Source systems for data collection

Source systems refer to any system or file that captures or holds data of interest. A bank is an example of a business with many source systems. An average bank offers several services such as account activity updates and loan disbursement, and therefore has many source systems to support these services. For example, suppose one source system—a database file on the bank’s server—keeps track of deposits and withdrawals as they occur. Meanwhile, a different source system—another file on the server—keeps track of each customer’s contact information.

A source system is usually the most significant site of online transaction processing (OLTP). Transactional processing involves the simple recording of transactions and other business data such as sales, inventory, e-commerce, deposits, web site usage, and order processing. This processing is relied upon daily by nearly every industry, including health care, telecommunications, manufacturing, and many others.
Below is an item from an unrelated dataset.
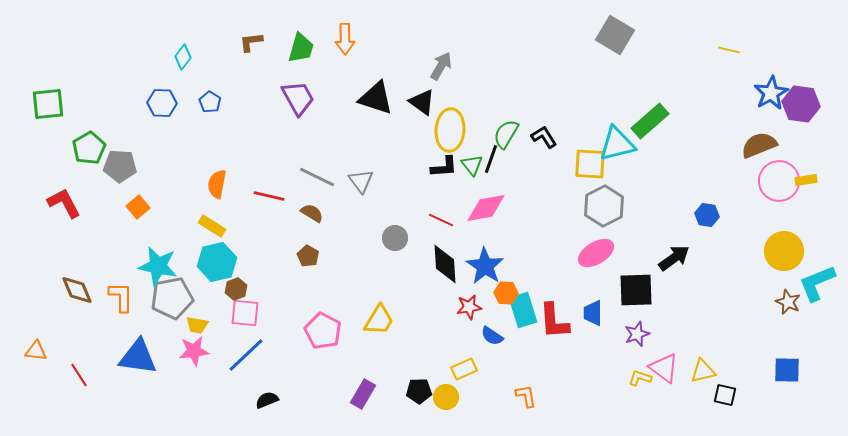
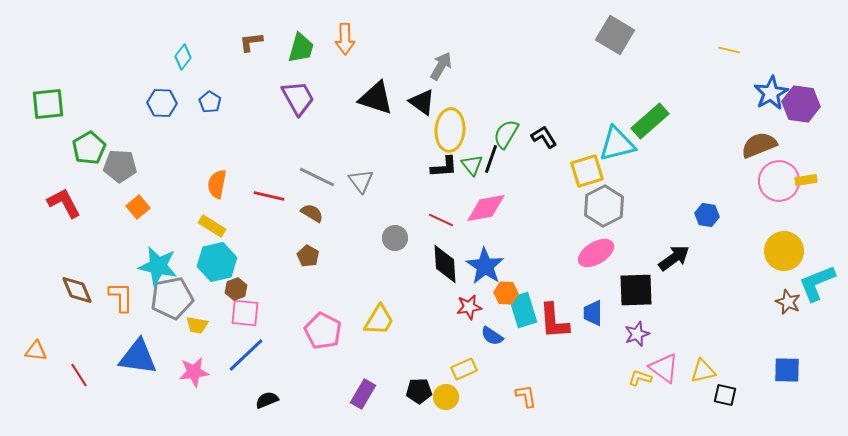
yellow square at (590, 164): moved 3 px left, 7 px down; rotated 20 degrees counterclockwise
pink star at (194, 351): moved 21 px down
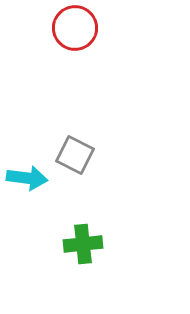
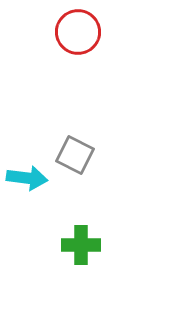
red circle: moved 3 px right, 4 px down
green cross: moved 2 px left, 1 px down; rotated 6 degrees clockwise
OLTP systems are databases or mainframes that store real-time processing data and have the following characteristics:

Data access is optimized for frequent reading and writing, as the system records huge volumes of data every day. An example of data that benefits from this type of optimization is the number of credit card transactions that an OLTP system might record in a single day. This is in contrast to data warehouses which are often designed for reading data for analysis with a minimum number of updates, insertions, or deletions. For more information on data warehouse design, see Data warehouse for data storage and relational design.
Data is aligned by application, that is, by business activities and workflow.
Data formats are not necessarily uniform across systems.
Data history is limited to recent or current data.

Recall the example of a bank that relies on several source systems to store data related to the many services the bank offers. Each of these business services has a different and specific workflow.

At an automated teller machine (ATM), you can withdraw or deposit money as well as check on balances. However, to get a money order, you must enter the bank and perform the transaction with a bank teller. This is because the operational systems supporting these two services are designed to perform specific tasks, and these two services require different operational systems.

If a bank wants to see a unified view of a particular customer, such as a customer’s ATM activity, loan status, account balances, and money market account information, the customer information stored in each of these different systems must be consolidated. This consolidation is achieved using the extraction, transformation, and loading (ETL) process.

The ETL process consolidates data so it can be stored in a data warehouse.